Last week, Childhood Obesity News explored the four individual stories of obese kids from the film Bite Size: Emily, Moy, Davion, and KeAnna.
Guess what just happened over at iTunes? Bite Size has arrived there.
We have said this before, but it is worth restating—this collection of mini-biographies is particularly well-suited to communal viewing and to post-viewing discussion. When a family watches together, they will have some stuff to talk about. For parents, there is no need to be formal or structured. Children will not need encouragement to share their reactions.
In schools, health classes could devote entire semesters to mining the depths of Bite Size. Each story is a rich resource that offers numerous jumping-off points for sharing ideas about aspects of the prevention and treatment of childhood obesity. Ask kids who their favorite child or grownup is, and go from there. For that matter, it could be a date movie. Hashing over the issues it brings up could influence your decision about whether you really want to spend the rest of your life with this person.
Remarks from Bite Size Director Corbin Billings
We asked some questions that were graciously answered by Bite Size director Corbin Billings.
Q: How were the 4 kids found/chosen/recruited/cast?
A. When it came to recruiting the kids to film in Bite Size, the most important thing to me was that the four stories were relatable. We wanted to capture a diverse sample of all the communities commonly afflicted by the obesity epidemic. This meant profiling boys and girls from the Latino, African-American, and White communities. But more important than capturing differences in race and socioeconomic status was identifying replicable solutions people could emulate in any environment. To this end, we searched for children already enrolled in four sectors of obesity prevention: weight loss boarding schools, in-school health and wellness support groups, school team sports, and free community nutrition and exercise classes (like those offered by local YMCAs). The first step was identifying organizations whose missions aligned with our own and were open to allowing us to film. Second, we visited the groups to meet the kids and parents in attendance. I like to say the rest was the result of dumb luck and perseverance.

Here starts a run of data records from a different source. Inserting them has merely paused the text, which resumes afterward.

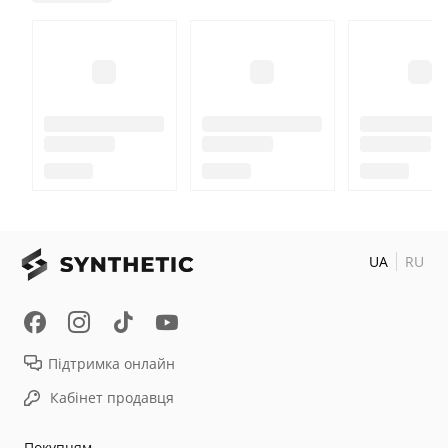
UA
RU
Підтримка онлайн
Кабінет продавця
Покупцям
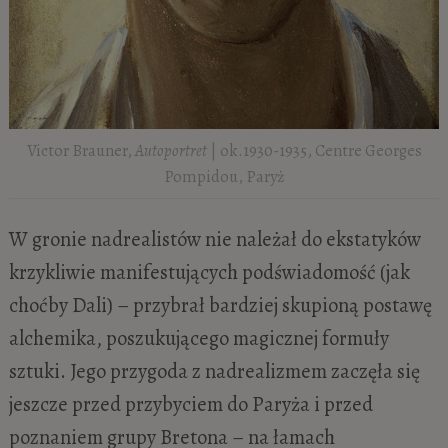
Victor Brauner,
Autoportret
| ok.1930-1935, Centre Georges
Pompidou, Paryż
W gronie nadrealistów nie należał do ekstatyków
krzykliwie manifestujących podświadomość (jak
choćby Dali) – przybrał bardziej skupioną postawę
alchemika, poszukującego magicznej formuły
sztuki. Jego przygoda z nadrealizmem zaczęła się
jeszcze przed przybyciem do Paryża i przed
poznaniem grupy Bretona – na łamach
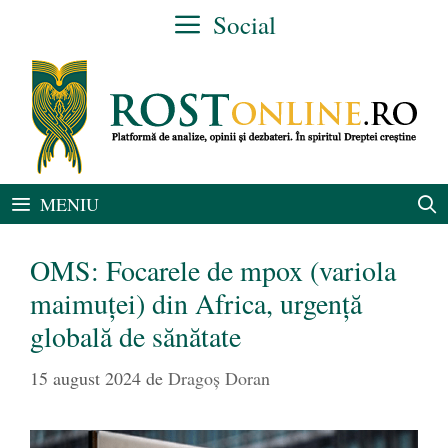
Sari
Social
la
conținut
MENIU
OMS: Focarele de mpox (variola
maimuței) din Africa, urgență
globală de sănătate
15 august 2024
de
Dragoș Doran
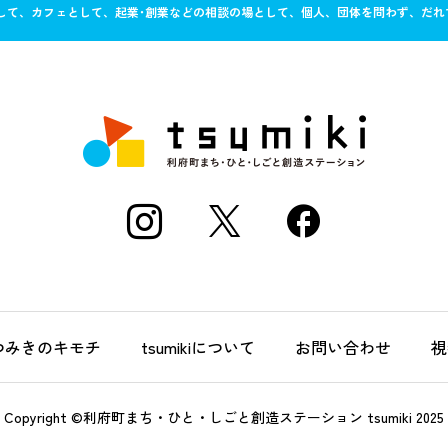
ースとして、カフェとして、起業･創業などの相談の場として、個人、団体を問わず、だ
つみきのキモチ
tsumikiについて
お問い合わせ
視
Copyright ©利府町まち・ひと・しごと創造ステーション tsumiki 2025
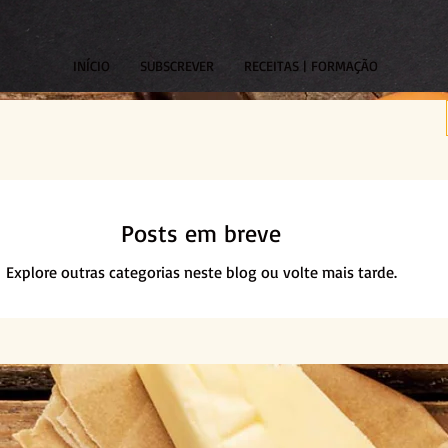
INÍCIO
SUBSCREVER
RECEITAS | FORMAÇÃO
Posts em breve
Explore outras categorias neste blog ou volte mais tarde.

Q. The received wisdom is that childhood obesity is more prevalent in one-parent homes, which are in fact overwhelmingly single mother homes. Three of the Bite Size kids are in two-parent homes, one has a mother who died, but her father is present. In other words, the proportion of dads here doesn’t match statistical reality. Not that we are implying it should. The question is, how intentional was it that we ended up with four fathers here?

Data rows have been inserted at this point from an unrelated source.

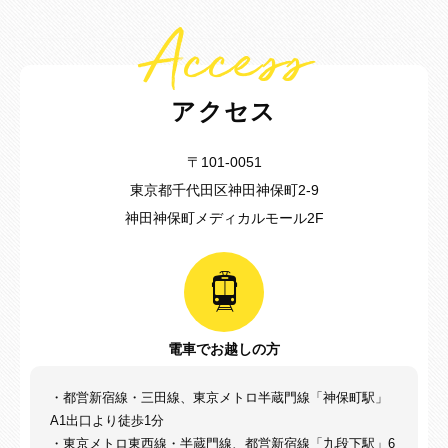
Access
アクセス
〒101-0051
東京都千代田区神田神保町2-9
神田神保町メディカルモール2F
電車でお越しの方
・都営新宿線・三田線、東京メトロ半蔵門線「神保町駅」
A1出口より徒歩1分
・東京メトロ東西線・半蔵門線、都営新宿線「九段下駅」6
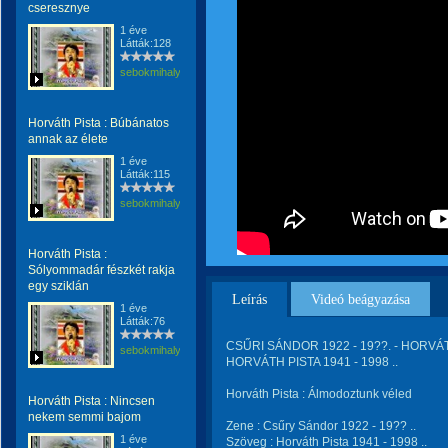
cseresznye
1 éve
Látták:128
sebokmihaly1961
Horváth Pista : Búbánatos
annak az élete
1 éve
Látták:115
sebokmihaly1961
Horváth Pista :
Sólyommadár fészkét rakja
egy sziklán
Leírás
Videó beágyazása
1 éve
Látták:76
CSŰRI SÁNDOR 1922 - 19??. - HORVÁTH
sebokmihaly1961
HORVÁTH PISTA 1941 - 1998 ..
Horváth Pista : Álmodoztunk véled
Horváth Pista : Nincsen
nekem semmi bajom
Zene : Csűry Sándor 1922 - 19?? ..
1 éve
Szöveg : Horváth Pista 1941 - 1998 ..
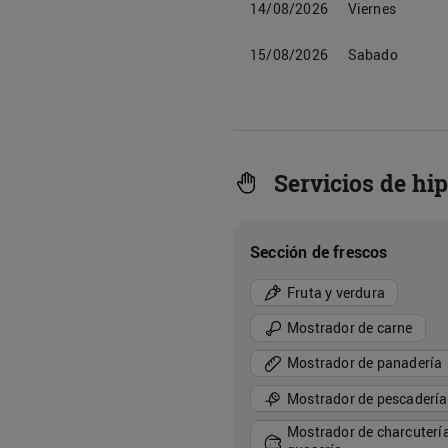
14/08/2026
Viernes
15/08/2026
Sabado
Servicios de hi
Sección de frescos
Fruta y verdura
Mostrador de carne
Mostrador de panadería
Mostrador de pescadería
Mostrador de charcutería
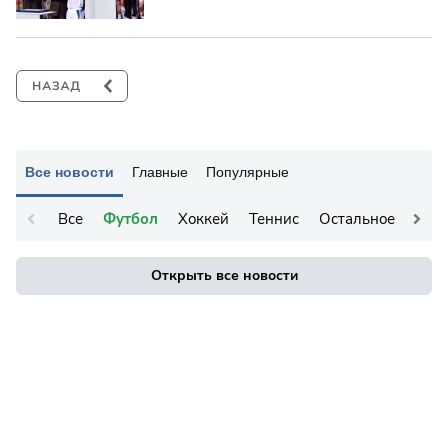
Все новости
Главные
Популярные
Все
Футбол
Хоккей
Теннис
Остальное
Открыть все новости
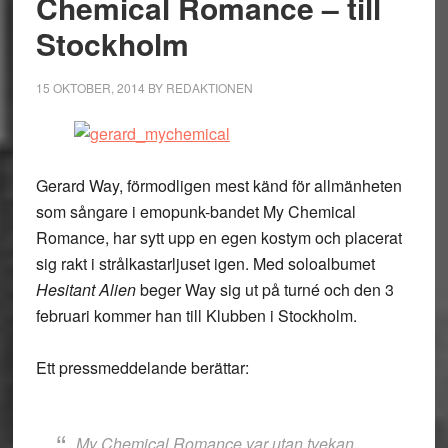
Chemical Romance – till
Stockholm
15 OKTOBER, 2014
BY
REDAKTIONEN
Gerard Way, förmodligen mest känd för allmänheten
som sångare i emopunk-bandet My Chemical
Romance, har sytt upp en egen kostym och placerat
sig rakt i strålkastarljuset igen. Med soloalbumet
Hesitant Alien
beger Way sig ut på turné och den 3
februari kommer han till Klubben i Stockholm.
Ett pressmeddelande berättar:
My Chemical Romance var utan tvekan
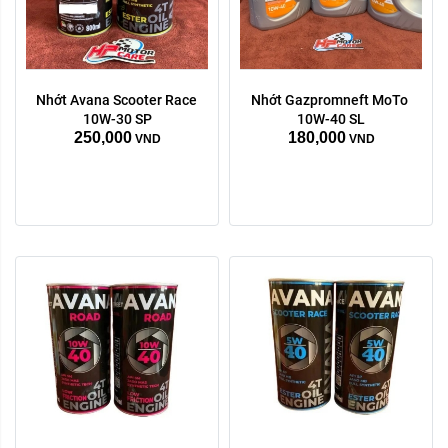
Nhớt Avana Scooter Race 
Nhớt Gazpromneft MoTo 
10W-30 SP
10W-40 SL
250,000
180,000
VND
VND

A. True. Statistically, childhood obesity occurs more often in single-parent homes, specifically those run by single moms. This was especially apparent in the Mississippi Delta, the part of the country that struggles most with both adult and childhood obesity, type two diabetes, and teen pregnancy. One of the stories we followed in the region focused on 23 African-American girls, aged 12 to 14, who were united by their school guidance counselor in a health and wellness support group known as “Si Se Puede.” Out of this rather large sample, only one girl, KeAnna, had a relationship with her biological father. Her mother had passed away from breast cancer when she was two years old. Although it was KeAnna’s magnetic and charismatic personality that ultimately convinced us to focus on her specifically, I couldn’t ignore how rare it was to find a girl whose biological father was an active pillar of support. Although it was obvious that KeAnna’s dad loved his daughter with all of his heart, he was far from a perfect role model. For example, he repeatedly refused to change his eating habits and would laugh whenever KeAnna asked him to diet with her. In short, while the stories we focused on in the film did not perfectly mirror the statistics in this way, the reality was evident behind the scenes.

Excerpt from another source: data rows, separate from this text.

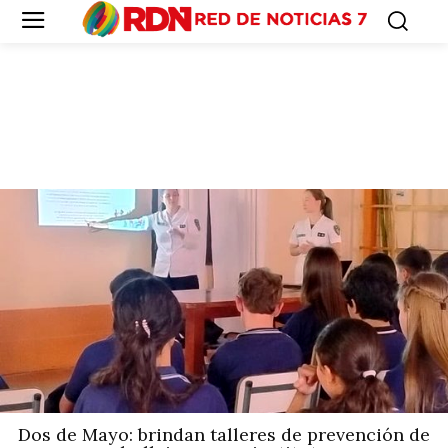
Dos de Mayo: brindan talleres de prevención de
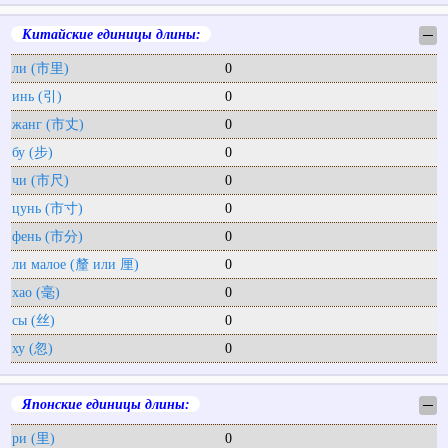
Китайские единицы длины:
─
ли (市里)
0
инь (引)
0
жанг (市丈)
0
бу (步)
0
чи (市尺)
0
цунь (市寸)
0
фень (市分)
0
ли малое (釐 или 厘)
0
хао (毫)
0
сы (丝)
0
ху (忽)
0
Японские единицы длины:
─
ри (里)
0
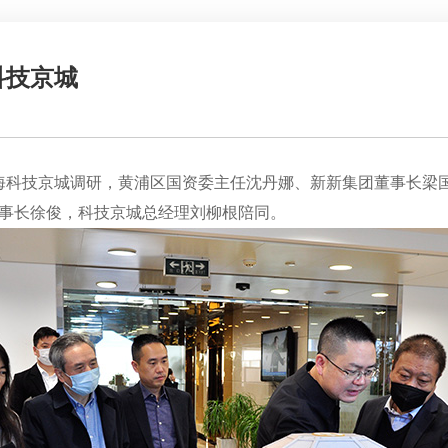
科技京城
到上海科技京城调研，黄浦区国资委主任沈丹娜、新新集团董事长
事长徐俊，科技京城总经理刘柳根陪同。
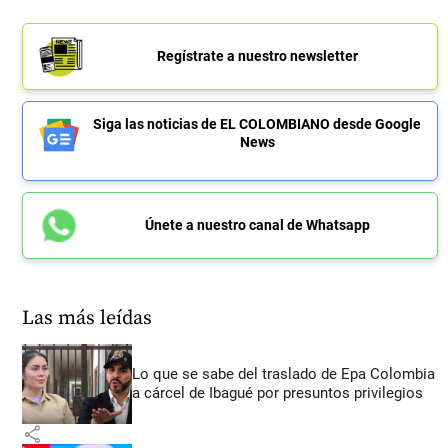
Regístrate a nuestro newsletter
Siga las noticias de EL COLOMBIANO desde Google
News
Únete a nuestro canal de Whatsapp
Las más leídas
Lo que se sabe del traslado de Epa Colombia
a cárcel de Ibagué por presuntos privilegios
share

Q. What is your personal take on the question of whether food addiction is comparable to, say, cocaine addiction? Is food addiction a disease comparable to alcoholism?
A. Yes, I believe sugar and highly processed junk foods can be addictive, just like drugs. When we eat, a brain hormone called dopamine is released. We interpret the flood of dopamine as pleasure and the programming in our brain changes to make us want to perform the behavior over and over. Similarly, drugs like cocaine also flood the brain with dopamine. We seek to replicate the euphoria, leading to addiction. Highly processed, sugar-packed foods hijack the same brain pathways as drugs, causing some people to lose control over their cravings and consumption. This point is made evident by one of the students in the film named Emily. She finds it nearly impossible to satiate her craving for sugar, comparing herself repeatedly to a drug addict. In fact, the only way she was able to fight her food addiction (short of asking her parents to put locks on the cabinets) was to enroll in a health and weight loss boarding school she identified as food rehab.
That third reply is especially interesting right now because of the publication in the journal Childhood Obesity of Dr Pretlow’s “Treatment of Child/Adolescent Obesity Using the Addiction Model: A Smartphone App Pilot Study.” All these things contribute toward legitimizing and mainstreaming the concept of looking at the obesity epidemic through the psychological food dependence-addiction lens, as advocated by Dr. Pretlow.
Many thanks to Corbin Billings and everyone involved with the creation of Bite Size!